* _Task details_:
In the data that follows, determine how many lines contain the word "with", and give only that number.

* _Supplied material_:
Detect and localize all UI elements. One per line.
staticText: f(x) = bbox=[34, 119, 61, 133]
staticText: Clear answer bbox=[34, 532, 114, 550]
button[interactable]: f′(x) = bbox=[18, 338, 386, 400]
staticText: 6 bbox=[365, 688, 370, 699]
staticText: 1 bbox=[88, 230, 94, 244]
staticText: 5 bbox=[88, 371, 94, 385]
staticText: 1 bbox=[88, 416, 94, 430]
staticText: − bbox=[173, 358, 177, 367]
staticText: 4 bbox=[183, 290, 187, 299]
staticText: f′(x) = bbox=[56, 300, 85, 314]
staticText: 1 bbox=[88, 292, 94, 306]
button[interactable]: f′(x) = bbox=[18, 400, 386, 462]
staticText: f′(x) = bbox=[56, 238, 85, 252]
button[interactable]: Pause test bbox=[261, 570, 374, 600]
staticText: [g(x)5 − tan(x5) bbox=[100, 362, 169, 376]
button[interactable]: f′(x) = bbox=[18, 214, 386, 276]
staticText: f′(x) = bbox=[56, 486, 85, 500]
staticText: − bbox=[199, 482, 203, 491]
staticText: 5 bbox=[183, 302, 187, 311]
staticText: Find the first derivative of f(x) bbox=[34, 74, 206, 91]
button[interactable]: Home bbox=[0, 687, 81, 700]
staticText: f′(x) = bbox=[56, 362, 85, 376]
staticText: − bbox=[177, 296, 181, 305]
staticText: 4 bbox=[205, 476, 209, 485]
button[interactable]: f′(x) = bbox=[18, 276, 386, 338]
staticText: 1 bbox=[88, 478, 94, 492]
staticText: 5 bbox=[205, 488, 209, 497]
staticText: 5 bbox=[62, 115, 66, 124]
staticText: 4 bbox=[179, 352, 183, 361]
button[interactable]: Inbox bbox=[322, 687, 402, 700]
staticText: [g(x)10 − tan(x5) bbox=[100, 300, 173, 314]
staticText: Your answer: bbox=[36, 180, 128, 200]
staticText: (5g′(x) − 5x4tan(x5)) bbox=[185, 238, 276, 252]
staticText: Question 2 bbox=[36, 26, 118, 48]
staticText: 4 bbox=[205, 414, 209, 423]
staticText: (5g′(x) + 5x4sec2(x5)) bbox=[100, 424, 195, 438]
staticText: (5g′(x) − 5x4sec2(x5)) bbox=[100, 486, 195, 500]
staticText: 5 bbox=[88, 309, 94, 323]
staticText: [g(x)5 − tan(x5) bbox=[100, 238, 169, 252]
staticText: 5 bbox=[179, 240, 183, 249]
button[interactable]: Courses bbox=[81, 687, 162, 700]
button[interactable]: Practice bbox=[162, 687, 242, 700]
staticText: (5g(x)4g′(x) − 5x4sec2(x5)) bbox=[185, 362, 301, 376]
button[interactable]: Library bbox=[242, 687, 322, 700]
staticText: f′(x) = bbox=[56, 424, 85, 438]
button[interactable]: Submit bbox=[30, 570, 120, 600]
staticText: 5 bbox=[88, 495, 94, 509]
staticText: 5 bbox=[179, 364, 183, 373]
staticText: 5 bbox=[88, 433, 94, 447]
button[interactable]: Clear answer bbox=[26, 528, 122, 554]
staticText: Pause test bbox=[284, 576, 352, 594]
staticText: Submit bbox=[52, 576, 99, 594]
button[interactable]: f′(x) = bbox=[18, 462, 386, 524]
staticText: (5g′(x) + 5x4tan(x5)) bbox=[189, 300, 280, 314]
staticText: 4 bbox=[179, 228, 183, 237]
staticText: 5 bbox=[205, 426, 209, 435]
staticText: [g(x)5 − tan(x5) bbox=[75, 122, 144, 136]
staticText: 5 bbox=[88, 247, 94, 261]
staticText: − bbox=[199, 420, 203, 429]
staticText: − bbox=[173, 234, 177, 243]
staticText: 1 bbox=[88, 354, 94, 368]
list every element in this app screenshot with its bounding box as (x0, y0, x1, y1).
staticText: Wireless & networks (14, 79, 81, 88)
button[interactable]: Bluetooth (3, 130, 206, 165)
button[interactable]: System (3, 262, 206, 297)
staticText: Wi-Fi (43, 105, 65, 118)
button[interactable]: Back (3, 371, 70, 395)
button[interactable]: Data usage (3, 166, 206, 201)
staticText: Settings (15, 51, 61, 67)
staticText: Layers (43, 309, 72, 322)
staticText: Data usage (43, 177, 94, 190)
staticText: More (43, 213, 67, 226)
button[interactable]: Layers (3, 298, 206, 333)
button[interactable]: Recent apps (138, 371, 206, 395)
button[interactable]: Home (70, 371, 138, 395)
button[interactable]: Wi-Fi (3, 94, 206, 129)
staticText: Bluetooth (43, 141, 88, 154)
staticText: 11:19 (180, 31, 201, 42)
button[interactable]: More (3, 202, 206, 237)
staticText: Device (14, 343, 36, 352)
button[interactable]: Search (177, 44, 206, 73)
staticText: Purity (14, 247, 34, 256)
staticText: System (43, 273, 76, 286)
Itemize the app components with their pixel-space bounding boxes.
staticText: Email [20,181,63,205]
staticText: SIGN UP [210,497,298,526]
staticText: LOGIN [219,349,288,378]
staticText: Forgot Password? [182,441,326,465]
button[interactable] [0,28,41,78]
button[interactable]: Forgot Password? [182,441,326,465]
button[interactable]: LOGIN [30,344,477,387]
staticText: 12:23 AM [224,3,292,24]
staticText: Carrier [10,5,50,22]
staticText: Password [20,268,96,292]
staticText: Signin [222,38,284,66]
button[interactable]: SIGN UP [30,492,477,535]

* _Response for this exercise_:
2